You don’t have to wait until January to start improving your finances, but the New Year often provides a natural reset point. In 2025, the most common resolutions were saving more money (43%), paying down debt (37%), and spending less (31%), according to a Fidelity survey. Allianz research also showed that many Americans are prioritizing financial stability as part of their resolutions.
If you’re aiming to strengthen your financial health in 2026, experts recommend creating a clear, actionable plan. Focus on both short-term goals like building an emergency fund or reducing credit card balances and long-term objectives such as boosting retirement savings. To stay on track, set SMART goals (Specific, Measurable, Achievable, Relevant, Time-bound), tap into intrinsic motivations, and regularly monitor your progress. This combination increases the likelihood of sticking with your resolutions and achieving lasting results.
The end of the year is the perfect time to step back and reassess your financial situation. Major life events such as marriage, starting a family, or career changes often reshape priorities and require new financial resolutions.
Boaz Lahovitsky, Head of JPMorgan Personal Advisors, explains that it’s natural for your goals to evolve over time. As he notes, the New Year offers a valuable opportunity to check in and adjust your financial plans so they align with your current stage of life.
Financial resolutions work best when they balance immediate needs with future aspirations. Short-term goals might include paying off credit card debt or building an emergency fund, while long-term goals could focus on saving for retirement or planning for major life milestones.
According to a Fidelity survey, most Americans who set savings resolutions in 2025 focused on short-term priorities like emergency funds. However, experts stress the importance of also considering goals that span two to ten years.
Kevin Coombs, Lead Financial Planner at Donaldson Capital Management, advises tailoring resolutions to your stage of life. For those nearing retirement, this could mean planning when to collect Social Security and preparing for long-term care expenses. For younger workers, boosting retirement contributions or maximizing employer 401(k) matches may be more effective strategies.

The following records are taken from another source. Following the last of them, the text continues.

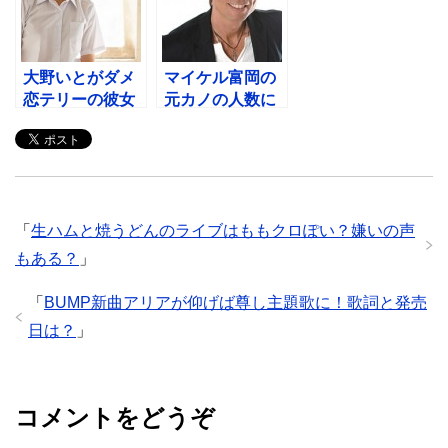
大野いとがダメ
マイケル富岡の
恋テリーの彼女
元カノの人数に
（あや）役！あ
驚愕！あなたも
まちゃんは？
使える恋愛術
「
生ハムと焼うどんのライブはももクロぽい？嫌いの声
もある？
」
「
BUMP新曲アリアが仰げば尊し主題歌に！歌詞と発売
日は？
」
コメントをどうぞ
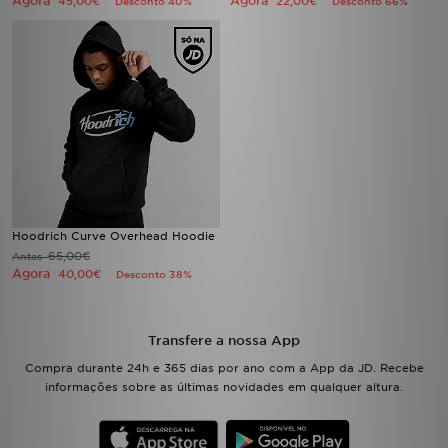
Agora
Agora
45,00€
22,00€
Desconto 40%
Desconto 66%
Hoodrich Curve Overhead Hoodie
65,00€
Antes
Agora
40,00€
Desconto 38%
Transfere a nossa App
Compra durante 24h e 365 dias por ano com a App da JD. Recebe
informações sobre as últimas novidades em qualquer altura.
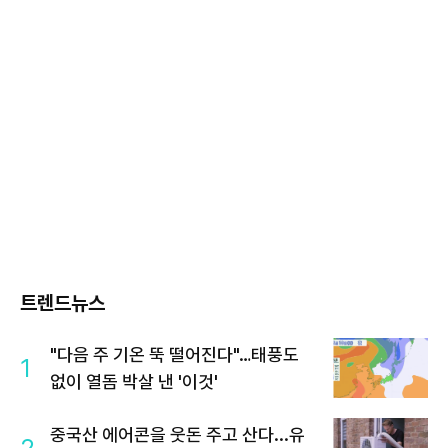
트렌드뉴스
"다음 주 기온 뚝 떨어진다"…태풍도
1
없이 열돔 박살 낸 '이것'
중국산 에어콘을 웃돈 주고 산다...유
2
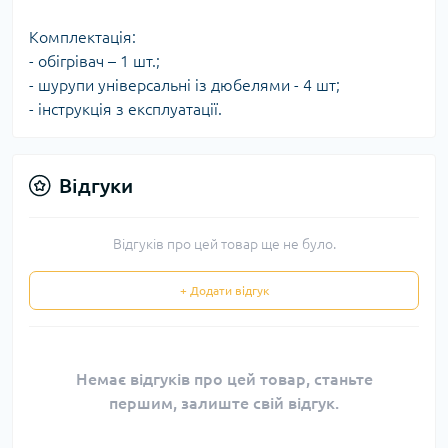
Комплектація:
- обігрівач – 1 шт.;
- шурупи універсальні із дюбелями - 4 шт;
- інструкція з експлуатації.
Відгуки
Відгуків про цей товар ще не було.
+ Додати відгук
Немає відгуків про цей товар, станьте
першим, залиште свій відгук.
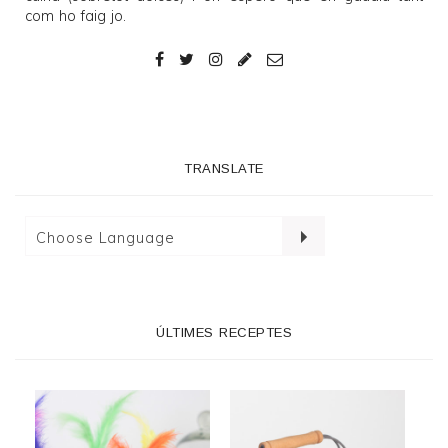
com ho faig jo.
TRANSLATE
ÚLTIMES RECEPTES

New Year’s resolutions are easy to set but often difficult to maintain. To improve your chances of success, experts recommend being precise about your financial goals and outlining clear steps to achieve them.
Boaz Lahovitsky, Head of JPMorgan Personal Advisors, suggests adopting SMART goals Specific, Measurable, Achievable, Relevant, and Time-Bound. Instead of vague intentions like “invest more” or “save for a trip,” define exactly how much you’ll allocate and by when.

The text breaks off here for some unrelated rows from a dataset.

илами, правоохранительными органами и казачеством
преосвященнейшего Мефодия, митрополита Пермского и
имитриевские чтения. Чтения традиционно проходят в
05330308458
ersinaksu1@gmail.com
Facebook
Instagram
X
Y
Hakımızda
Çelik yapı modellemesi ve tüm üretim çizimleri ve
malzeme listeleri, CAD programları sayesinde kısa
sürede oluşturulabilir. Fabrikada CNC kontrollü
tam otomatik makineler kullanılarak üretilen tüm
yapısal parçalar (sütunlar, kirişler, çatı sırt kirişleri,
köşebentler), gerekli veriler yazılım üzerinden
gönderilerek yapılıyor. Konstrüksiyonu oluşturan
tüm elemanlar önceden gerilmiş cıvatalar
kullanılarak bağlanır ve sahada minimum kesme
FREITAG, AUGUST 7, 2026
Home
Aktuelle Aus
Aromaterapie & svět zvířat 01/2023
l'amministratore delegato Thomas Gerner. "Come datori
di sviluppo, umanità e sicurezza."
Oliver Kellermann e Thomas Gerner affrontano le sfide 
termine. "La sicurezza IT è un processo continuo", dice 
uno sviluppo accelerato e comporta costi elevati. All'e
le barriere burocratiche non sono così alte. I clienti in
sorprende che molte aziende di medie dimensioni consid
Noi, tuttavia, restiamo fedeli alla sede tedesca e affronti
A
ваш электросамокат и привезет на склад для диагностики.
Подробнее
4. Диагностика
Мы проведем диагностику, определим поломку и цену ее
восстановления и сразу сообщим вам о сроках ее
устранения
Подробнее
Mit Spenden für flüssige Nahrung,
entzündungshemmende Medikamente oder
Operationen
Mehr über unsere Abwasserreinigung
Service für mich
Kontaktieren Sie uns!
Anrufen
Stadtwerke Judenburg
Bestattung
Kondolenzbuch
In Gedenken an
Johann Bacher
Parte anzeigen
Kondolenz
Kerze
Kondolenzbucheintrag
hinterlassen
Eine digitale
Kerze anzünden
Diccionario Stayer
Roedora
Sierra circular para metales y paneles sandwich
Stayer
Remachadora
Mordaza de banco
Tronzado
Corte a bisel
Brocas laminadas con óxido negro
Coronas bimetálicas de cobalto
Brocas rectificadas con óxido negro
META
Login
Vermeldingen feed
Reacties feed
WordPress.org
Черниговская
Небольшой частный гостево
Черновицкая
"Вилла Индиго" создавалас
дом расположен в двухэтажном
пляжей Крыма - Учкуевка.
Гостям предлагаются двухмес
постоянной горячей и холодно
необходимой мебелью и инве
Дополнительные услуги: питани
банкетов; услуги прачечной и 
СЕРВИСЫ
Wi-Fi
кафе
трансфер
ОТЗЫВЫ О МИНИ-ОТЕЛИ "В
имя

Tracking progress regularly against these markers not only keeps you accountable but also boosts motivation by showing how far you’ve come. Celebrating small wins along the way helps reinforce discipline and makes it easier to sacrifice short-term gratification for long-term rewards.

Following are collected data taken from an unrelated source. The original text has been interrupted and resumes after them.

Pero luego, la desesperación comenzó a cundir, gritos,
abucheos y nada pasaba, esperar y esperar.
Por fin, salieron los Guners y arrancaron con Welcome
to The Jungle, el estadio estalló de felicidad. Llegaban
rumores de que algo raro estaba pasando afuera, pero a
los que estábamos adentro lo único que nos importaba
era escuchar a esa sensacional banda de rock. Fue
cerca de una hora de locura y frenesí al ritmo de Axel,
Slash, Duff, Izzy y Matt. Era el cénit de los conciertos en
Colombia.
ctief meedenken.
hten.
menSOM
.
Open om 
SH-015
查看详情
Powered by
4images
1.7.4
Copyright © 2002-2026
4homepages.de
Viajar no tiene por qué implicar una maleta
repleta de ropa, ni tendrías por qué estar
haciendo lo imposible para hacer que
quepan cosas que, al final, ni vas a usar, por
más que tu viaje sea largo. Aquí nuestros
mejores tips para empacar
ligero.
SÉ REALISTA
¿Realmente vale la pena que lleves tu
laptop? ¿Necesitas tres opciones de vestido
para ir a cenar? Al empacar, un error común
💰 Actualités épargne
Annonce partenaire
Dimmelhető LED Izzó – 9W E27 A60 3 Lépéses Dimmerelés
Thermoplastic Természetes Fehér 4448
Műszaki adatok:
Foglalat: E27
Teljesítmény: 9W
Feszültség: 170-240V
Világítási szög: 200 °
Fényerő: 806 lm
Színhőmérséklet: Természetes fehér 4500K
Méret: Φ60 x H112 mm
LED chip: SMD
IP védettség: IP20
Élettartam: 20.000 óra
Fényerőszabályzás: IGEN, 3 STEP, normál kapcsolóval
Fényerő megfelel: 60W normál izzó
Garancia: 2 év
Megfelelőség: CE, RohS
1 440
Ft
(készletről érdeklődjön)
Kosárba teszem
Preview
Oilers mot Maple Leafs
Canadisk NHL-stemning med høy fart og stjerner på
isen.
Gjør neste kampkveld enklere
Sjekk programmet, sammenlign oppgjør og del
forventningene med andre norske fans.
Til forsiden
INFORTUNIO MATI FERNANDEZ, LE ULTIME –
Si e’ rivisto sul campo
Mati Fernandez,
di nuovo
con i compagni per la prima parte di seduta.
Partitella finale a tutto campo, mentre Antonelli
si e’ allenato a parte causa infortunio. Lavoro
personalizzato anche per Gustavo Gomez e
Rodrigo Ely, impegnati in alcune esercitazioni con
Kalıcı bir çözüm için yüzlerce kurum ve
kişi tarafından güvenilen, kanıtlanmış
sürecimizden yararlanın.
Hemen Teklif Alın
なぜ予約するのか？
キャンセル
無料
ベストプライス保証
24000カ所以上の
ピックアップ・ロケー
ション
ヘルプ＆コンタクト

Starting the year with ambitious financial goals can feel motivating, but it’s easy to lose momentum. The key to success is keeping your plan simple and realistic.
Kevin Coombs, Lead Financial Planner at Donaldson Capital Management, recommends automating savings whether into a retirement account or a high-yield savings account. Setting this up once ensures consistent progress throughout the year without requiring constant effort.
For those who struggle with motivation after a few months, Coombs advises connecting your goals to a deep, intrinsic desire rather than social pressure or obligation. Sharing your goals with others and writing them down can also strengthen commitment, making it easier to stay on track.
In 2026, the key to successful financial resolutions is simplicity, specificity, and consistency. Americans’ top goals remain saving more, paying down debt, and spending less. Experts emphasize balancing short-term needs (like emergency funds or credit card payoff) with long-term priorities (such as retirement savings). Setting SMART goals, automating savings, and tracking progress can make resolutions stick. Motivation grows when goals are tied to personal values and shared with others, helping you stay committed throughout the year.